Saturday 18 January 2014

Indie Publishing vs Traditional Publishing

This is my take on Indie vs Traditional publishing. Over the past year and a half or so, I've been reading many different articles, some for and some against Indie publishing.

I have a few author friends who went the traditional route, and were completely frustrated because their publisher or editor wanted them to make major changes to their novel. I'm not talking minor things like sentence structure or maybe rearranging things a bit. One author was told to get rid of all the dialects in her book. What?? The dialects helped make the book, and it would have changed it substantially. After weeks of arguing back and forth, she finally won, but at the cost of great frustration.
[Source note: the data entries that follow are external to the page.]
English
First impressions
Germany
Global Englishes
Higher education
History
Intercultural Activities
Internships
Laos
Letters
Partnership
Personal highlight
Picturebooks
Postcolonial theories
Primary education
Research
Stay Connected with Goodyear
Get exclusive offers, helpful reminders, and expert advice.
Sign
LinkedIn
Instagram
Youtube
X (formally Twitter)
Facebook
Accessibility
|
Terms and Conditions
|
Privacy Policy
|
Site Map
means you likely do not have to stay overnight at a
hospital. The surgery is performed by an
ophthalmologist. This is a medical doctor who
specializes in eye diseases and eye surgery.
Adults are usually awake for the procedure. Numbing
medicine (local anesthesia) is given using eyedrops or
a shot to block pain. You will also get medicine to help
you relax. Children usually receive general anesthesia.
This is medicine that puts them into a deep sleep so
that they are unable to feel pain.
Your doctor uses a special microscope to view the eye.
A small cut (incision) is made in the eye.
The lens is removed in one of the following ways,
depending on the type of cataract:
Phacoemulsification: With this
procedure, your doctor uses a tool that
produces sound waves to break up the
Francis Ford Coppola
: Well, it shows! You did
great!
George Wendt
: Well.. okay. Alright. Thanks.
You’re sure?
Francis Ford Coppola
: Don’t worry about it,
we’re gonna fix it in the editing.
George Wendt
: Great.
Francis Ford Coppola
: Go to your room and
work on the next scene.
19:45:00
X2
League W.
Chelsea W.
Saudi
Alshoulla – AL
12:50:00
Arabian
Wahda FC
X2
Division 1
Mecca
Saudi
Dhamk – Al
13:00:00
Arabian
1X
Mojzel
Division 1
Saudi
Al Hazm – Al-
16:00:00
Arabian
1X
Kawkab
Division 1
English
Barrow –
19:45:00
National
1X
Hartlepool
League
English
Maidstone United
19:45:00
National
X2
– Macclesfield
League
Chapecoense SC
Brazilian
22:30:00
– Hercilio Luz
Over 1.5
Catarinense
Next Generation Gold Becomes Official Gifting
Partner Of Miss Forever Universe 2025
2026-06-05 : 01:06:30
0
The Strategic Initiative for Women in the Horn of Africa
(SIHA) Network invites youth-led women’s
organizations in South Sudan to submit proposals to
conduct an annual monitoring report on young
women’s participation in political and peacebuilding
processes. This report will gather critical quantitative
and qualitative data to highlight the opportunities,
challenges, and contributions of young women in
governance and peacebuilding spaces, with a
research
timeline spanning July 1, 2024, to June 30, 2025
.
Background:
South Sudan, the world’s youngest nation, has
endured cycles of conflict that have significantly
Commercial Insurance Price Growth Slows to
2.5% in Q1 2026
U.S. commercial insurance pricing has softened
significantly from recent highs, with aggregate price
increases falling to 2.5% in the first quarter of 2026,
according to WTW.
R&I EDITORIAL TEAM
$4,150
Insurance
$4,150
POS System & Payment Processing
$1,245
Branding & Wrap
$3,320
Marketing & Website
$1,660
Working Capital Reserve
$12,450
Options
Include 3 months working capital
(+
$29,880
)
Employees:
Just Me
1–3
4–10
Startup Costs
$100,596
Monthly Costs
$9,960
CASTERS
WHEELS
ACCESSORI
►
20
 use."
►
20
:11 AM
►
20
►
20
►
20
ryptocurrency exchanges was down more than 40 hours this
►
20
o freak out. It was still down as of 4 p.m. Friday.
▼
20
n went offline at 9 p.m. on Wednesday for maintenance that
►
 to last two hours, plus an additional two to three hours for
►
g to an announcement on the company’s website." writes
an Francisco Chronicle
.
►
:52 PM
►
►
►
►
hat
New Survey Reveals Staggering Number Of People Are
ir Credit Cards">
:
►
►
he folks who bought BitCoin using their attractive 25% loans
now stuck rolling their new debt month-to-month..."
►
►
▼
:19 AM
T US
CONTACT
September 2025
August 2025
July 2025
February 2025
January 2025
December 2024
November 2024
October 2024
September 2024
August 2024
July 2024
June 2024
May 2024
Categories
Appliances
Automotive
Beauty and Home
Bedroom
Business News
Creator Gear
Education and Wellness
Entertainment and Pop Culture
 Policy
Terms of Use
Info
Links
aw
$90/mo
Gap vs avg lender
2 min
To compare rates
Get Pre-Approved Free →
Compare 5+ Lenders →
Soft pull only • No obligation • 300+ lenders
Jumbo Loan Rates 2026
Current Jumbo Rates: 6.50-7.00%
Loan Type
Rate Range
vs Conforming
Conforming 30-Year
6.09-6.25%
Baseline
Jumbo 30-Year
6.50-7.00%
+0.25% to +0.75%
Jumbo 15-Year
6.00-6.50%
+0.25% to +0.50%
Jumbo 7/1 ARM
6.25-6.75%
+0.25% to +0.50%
Then there is the rejection factor; J.K. Rowling was rejected twelve times before the Harry Potter series was accepted. Considering it can take upwards of six months to even get that rejection, one can see how much time is involved. That is even if one can find an agent willing to represent them, and most publishers do not accept unsolicited or unagented manuscripts.

Then there is the time it takes to actually get the book in print; anything up to two years and sometimes longer.

Another friend went the Indie route, observing that these days the publisher expects the writer to do most of the work anyway, and then takes 30% of the profit! "I may as well do it myself, that way I know if things go sideways, it's my fault!" Then there is the time frame; if one is on the ball, one can be published and up for sale in weeks as opposed to months or years. Granted, it is a LOT of work! I did my own editing, revising, polishing, book cover design,marketing, etc. But the satisfaction of holding one's printed book in one's hands is incredible, and worth all the work involved!

I started my novel way back in 2000, after years of life intruding, etc. I finally said that come hell or high water, I would finish the book and see it published before I turned 70. (I just turned 67). What I hadn't planned on, is that the book rather wrote itself, using me as its secretary! I also had not planned on writing a second book-or a third, but that seems to be where I am going at the moment. The last paragraph of the first book came to me long before I finished it, and as my daughter said, "I smell another book!"

Now that the first one is in print, I am busily marketing it locally for a start, and then we'll see. I have a convention in mid February, then I clear off my writing desk, get new pens and paper, and start the process all over again. After all, it is the journey that sustains us.